_Exercise goal_. Write out every line below that includes the word "film".

____

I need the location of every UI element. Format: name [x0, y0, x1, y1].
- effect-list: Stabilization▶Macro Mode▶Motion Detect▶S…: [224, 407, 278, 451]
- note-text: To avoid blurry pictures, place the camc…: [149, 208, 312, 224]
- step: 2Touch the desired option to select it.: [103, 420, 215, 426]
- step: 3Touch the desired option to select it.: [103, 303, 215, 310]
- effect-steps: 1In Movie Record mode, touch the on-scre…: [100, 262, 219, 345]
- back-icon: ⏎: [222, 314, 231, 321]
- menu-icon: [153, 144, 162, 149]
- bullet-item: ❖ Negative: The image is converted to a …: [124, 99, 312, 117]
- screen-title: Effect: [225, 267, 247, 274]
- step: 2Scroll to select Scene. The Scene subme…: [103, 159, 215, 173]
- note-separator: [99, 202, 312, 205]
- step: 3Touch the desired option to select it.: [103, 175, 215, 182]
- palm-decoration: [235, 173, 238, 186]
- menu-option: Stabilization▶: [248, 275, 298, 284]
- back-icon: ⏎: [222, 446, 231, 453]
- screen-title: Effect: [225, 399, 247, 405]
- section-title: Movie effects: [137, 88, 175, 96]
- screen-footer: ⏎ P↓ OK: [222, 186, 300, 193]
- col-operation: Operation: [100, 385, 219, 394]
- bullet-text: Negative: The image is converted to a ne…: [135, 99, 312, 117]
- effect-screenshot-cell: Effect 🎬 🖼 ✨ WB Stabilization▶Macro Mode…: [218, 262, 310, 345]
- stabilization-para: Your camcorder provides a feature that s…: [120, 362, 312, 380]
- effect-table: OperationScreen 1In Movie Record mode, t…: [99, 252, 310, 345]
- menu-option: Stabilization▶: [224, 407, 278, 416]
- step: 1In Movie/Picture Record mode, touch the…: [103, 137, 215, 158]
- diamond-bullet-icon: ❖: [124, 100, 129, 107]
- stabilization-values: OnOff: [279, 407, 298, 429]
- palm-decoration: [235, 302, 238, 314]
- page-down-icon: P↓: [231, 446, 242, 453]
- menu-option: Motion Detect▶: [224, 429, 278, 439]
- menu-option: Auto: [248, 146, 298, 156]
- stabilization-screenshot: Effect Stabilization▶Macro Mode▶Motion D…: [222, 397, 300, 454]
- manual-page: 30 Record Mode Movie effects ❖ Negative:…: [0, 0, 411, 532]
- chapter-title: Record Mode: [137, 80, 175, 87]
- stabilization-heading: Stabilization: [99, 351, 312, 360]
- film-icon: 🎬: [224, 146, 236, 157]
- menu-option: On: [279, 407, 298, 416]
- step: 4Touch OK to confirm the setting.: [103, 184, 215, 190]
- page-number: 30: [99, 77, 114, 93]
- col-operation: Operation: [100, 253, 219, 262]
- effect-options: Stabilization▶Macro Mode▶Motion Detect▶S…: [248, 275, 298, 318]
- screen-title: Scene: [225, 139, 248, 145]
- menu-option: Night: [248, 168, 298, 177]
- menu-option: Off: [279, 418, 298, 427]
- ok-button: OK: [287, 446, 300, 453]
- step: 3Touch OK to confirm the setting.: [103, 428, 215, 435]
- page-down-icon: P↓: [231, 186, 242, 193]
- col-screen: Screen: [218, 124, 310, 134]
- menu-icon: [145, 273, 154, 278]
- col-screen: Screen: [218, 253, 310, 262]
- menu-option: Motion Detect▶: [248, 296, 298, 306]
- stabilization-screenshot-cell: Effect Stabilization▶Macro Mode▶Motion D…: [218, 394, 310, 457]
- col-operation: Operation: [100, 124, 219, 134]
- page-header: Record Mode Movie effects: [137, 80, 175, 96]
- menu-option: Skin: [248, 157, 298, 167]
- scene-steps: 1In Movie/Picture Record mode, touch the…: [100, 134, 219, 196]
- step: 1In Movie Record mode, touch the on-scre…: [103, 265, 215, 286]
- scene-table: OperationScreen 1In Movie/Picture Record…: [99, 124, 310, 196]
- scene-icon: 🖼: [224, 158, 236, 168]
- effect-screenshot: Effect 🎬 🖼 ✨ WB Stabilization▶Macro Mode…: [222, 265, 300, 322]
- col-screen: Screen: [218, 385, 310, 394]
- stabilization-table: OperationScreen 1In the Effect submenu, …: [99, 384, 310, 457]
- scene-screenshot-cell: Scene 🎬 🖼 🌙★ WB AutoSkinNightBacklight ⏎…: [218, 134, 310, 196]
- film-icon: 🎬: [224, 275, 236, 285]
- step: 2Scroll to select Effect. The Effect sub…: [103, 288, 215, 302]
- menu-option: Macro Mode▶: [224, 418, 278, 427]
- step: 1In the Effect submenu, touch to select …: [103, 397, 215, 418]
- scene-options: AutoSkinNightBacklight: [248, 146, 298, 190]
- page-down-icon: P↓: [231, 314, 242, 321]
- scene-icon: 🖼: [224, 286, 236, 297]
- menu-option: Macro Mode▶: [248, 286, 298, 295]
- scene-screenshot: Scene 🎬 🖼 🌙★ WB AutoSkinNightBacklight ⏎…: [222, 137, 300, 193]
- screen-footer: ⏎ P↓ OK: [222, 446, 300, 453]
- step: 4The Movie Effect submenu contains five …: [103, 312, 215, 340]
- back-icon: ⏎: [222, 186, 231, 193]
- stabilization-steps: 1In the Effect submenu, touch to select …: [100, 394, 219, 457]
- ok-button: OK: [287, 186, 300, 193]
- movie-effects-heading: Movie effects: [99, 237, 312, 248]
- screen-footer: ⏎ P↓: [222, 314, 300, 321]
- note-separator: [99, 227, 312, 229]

____

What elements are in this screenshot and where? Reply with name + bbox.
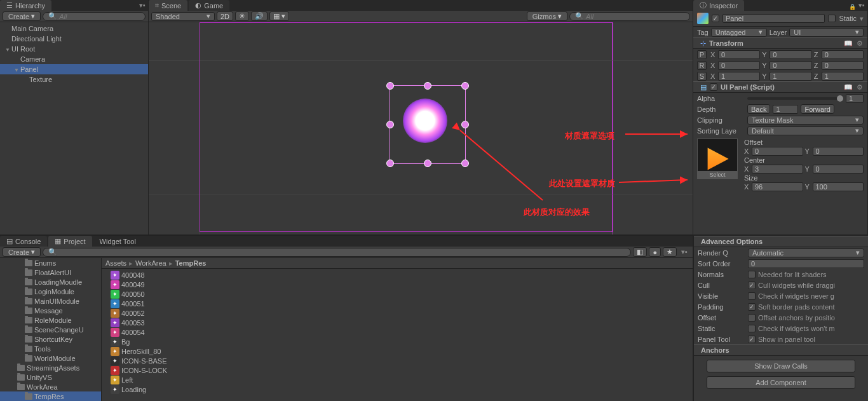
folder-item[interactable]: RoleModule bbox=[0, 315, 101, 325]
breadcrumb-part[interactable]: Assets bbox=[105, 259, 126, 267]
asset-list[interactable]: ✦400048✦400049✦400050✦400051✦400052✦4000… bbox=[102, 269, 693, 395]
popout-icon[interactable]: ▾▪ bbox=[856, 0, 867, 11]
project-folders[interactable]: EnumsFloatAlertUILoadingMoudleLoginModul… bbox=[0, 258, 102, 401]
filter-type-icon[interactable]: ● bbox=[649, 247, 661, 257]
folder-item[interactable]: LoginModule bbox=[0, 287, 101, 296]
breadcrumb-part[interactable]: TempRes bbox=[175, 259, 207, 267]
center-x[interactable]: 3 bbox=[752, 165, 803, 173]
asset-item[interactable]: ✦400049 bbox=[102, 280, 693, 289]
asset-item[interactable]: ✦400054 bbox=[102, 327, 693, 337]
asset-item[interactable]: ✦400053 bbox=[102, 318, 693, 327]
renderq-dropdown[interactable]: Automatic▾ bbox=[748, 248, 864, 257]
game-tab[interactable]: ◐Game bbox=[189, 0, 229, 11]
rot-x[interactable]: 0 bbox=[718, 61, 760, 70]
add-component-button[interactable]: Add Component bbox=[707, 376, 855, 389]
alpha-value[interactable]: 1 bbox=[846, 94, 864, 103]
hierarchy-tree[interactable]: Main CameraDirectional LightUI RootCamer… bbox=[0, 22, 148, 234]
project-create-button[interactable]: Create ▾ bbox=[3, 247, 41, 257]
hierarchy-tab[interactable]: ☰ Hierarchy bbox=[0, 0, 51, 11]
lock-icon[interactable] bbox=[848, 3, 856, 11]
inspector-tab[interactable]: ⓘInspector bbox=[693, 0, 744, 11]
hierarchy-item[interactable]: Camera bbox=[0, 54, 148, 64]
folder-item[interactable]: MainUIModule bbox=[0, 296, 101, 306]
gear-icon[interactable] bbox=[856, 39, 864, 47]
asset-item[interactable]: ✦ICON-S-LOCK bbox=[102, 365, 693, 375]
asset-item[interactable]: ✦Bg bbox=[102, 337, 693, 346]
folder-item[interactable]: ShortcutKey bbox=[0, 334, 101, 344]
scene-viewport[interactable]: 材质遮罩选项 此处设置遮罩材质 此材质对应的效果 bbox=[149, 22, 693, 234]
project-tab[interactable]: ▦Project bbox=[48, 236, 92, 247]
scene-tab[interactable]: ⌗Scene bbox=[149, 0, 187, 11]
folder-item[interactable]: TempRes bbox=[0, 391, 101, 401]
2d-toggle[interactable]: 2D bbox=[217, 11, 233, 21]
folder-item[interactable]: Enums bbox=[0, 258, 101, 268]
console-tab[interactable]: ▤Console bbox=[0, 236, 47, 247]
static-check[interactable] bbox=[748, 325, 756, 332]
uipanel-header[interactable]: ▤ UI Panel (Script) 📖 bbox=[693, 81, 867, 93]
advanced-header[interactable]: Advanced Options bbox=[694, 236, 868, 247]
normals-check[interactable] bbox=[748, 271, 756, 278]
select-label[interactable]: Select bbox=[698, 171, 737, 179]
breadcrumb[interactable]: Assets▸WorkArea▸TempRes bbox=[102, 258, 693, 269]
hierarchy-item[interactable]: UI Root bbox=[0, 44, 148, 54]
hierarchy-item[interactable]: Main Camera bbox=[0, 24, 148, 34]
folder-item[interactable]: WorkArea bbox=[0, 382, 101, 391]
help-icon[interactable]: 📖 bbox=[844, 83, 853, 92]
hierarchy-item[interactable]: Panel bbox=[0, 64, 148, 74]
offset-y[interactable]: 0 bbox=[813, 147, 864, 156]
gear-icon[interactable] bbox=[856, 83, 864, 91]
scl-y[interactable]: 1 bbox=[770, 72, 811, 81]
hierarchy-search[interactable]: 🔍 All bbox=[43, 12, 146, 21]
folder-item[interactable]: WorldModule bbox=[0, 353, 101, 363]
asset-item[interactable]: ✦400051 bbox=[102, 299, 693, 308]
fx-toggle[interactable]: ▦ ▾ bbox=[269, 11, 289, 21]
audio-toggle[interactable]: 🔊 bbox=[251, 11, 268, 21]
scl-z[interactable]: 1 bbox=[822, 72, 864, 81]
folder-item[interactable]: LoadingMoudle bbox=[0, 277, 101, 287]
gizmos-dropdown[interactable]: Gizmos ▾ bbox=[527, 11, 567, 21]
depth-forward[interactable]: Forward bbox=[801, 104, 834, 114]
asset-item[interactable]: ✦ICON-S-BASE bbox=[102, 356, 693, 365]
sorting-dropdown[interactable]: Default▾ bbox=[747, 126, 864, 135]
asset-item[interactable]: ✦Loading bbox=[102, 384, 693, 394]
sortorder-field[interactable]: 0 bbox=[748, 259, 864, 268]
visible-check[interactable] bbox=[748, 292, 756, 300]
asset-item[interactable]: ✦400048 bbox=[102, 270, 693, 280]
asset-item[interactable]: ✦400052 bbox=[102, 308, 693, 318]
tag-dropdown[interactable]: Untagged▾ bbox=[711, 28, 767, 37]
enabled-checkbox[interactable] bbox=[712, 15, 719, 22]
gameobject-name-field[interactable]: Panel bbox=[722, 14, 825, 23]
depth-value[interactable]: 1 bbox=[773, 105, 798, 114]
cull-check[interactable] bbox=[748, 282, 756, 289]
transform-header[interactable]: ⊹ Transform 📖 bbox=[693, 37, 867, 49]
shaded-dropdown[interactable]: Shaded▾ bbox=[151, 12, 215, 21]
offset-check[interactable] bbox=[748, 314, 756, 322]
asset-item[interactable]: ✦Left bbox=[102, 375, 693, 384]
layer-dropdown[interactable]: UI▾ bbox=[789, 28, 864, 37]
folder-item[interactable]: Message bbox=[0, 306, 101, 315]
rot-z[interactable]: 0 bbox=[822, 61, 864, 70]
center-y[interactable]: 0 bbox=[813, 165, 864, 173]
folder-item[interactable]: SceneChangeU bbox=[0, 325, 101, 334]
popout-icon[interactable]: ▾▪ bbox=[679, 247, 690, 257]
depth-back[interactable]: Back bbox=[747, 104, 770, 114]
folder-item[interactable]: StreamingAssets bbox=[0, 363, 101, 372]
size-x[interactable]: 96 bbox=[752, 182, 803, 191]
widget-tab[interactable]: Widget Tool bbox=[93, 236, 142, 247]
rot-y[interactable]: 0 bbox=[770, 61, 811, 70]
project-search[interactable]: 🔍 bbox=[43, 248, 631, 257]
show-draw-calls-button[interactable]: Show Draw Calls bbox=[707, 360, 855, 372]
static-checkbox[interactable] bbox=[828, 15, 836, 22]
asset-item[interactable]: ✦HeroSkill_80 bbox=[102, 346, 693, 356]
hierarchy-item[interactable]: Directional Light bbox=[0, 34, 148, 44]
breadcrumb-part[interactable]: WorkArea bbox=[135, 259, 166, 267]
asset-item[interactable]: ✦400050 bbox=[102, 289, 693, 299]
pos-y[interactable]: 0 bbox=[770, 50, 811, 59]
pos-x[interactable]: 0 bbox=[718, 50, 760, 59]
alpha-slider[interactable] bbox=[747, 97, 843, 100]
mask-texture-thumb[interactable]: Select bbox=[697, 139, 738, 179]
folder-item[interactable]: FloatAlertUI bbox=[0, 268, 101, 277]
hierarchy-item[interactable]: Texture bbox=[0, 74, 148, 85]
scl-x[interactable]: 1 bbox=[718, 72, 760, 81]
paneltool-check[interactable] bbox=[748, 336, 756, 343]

____

_Answer area_.
- film-icon: 🎬: [224, 146, 236, 157]
- film-icon: 🎬: [224, 275, 236, 285]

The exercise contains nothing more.